• What you will do: Copy nothing before the line containing "matrimoni di coppie straniere". Reproduce that line and all that follow, exactly, through the end of the records.
::: Supplied records
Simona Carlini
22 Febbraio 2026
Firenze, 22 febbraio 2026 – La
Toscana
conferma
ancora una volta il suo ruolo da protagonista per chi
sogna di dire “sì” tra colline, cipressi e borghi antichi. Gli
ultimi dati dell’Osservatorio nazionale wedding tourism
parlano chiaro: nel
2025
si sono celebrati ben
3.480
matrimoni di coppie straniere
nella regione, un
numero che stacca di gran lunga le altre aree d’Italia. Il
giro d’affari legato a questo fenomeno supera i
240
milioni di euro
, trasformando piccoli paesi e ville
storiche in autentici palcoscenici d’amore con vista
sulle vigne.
::::::
• Answer to this task:
matrimoni di coppie straniere
nella regione, un
numero che stacca di gran lunga le altre aree d’Italia. Il
giro d’affari legato a questo fenomeno supera i
240
milioni di euro
, trasformando piccoli paesi e ville
storiche in autentici palcoscenici d’amore con vista
sulle vigne.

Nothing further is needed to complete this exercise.